Configuration#

Workloads are defined in a single YAML file with the following top-level keys:

# Variables available in all expressions.
globals:

# User-defined expression functions.
expressions:

# Reusable arg templates for queries.
objects:

# Named query templates for reducing boilerplate.
templates:

# Static datasets available to ref_* functions without a database query.
reference:

# Named auto-incrementing sequences shared across all workers.
seq:

# Staged workload execution (overridden by explicit -w and -d flags).
stages:

# Schema creation queries.
up:

# Data population queries.
seed:

# Data cleanup queries.
deseed:

# Schema teardown queries.
down:

# Per-worker initialisation queries (run before workload).
init:

# Weighted transaction mix (optional).
run_weights:

# Workload queries (standalone or grouped into transactions).
run:

# Background queries that run independently on a fixed schedule.
workers:

# Post-run assertions for CI/CD (exit non-zero on failure).
expectations:

Globals#

The globals section defines top-level variables available in all expressions:

globals:
  warehouses: 1
  districts: 10
  customers: 30000
  items: 100000

These can be referenced directly in arg expressions, including in arithmetic:

args:
  - customers / districts # evaluates to 3000
  - warehouses * 10       # evaluates to 10

Expression-valued globals#

Global values can be expressions, including references to other globals and environment variables. String values are compiled as expressions; if compilation fails (e.g. a plain string like "new york"), the value is kept as a literal.

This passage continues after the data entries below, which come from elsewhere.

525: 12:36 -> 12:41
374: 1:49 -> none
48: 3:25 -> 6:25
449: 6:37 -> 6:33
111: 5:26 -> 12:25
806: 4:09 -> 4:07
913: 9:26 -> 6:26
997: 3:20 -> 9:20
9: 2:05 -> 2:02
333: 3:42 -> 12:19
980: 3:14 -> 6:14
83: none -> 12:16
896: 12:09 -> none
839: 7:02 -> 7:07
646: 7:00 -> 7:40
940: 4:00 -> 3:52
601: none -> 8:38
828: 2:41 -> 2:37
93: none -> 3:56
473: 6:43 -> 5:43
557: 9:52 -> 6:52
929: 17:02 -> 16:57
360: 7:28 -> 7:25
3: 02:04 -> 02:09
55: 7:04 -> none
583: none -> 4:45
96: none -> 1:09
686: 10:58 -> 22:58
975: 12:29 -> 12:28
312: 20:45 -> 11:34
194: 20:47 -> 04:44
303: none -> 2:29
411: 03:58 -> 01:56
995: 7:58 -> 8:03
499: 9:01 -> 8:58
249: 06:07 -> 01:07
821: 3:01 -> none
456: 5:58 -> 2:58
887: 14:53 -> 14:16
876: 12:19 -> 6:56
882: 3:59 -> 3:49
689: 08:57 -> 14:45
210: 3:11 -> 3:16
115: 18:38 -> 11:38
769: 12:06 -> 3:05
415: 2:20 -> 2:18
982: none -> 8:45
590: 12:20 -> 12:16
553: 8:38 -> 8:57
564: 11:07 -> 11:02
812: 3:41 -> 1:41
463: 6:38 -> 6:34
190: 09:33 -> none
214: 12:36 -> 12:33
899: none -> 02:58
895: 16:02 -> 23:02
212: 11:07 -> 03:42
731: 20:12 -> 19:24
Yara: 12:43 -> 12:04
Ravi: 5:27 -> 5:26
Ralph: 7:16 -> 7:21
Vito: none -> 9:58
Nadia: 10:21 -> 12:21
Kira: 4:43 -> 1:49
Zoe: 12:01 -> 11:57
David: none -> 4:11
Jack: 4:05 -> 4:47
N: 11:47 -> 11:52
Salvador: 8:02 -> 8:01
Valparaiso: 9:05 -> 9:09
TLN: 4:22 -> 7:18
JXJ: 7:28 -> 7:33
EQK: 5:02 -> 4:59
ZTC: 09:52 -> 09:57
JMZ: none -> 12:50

Globals are evaluated in YAML document order, so later globals can reference earlier ones:

globals:
  warehouses: 1
  districts: warehouses * 10  # evaluates to 10
  customers: districts * 3000 # evaluates to 30000

Globals from environment variables#

Use env() to read a required environment variable, or env_nil() for an optional one. Combine env_nil() with coalesce() to provide a default:

globals:
  # Required (fails at startup if DB_BATCH_SIZE is not set).
  batch_size: env('DB_BATCH_SIZE')

  # Optional (falls back to 10000 if CUSTOMERS is not set).
  customers: int(coalesce(env_nil('CUSTOMERS'), 10000))

env() returns a string. Wrap with int() or float() if arithmetic is needed downstream.

Objects#

The objects section defines reusable named arg templates. Each key is an object name, and the value is a map of field names to expressions. Queries reference an object using the object field instead of duplicating args. Fields are bound to query parameters in declaration order ($1, $2, …):

objects:
  customer:
    email: gen('email')
    name: gen('name')
    created_at: timestamp('2020-01-01T00:00:00Z', '2024-01-01T00:00:00Z')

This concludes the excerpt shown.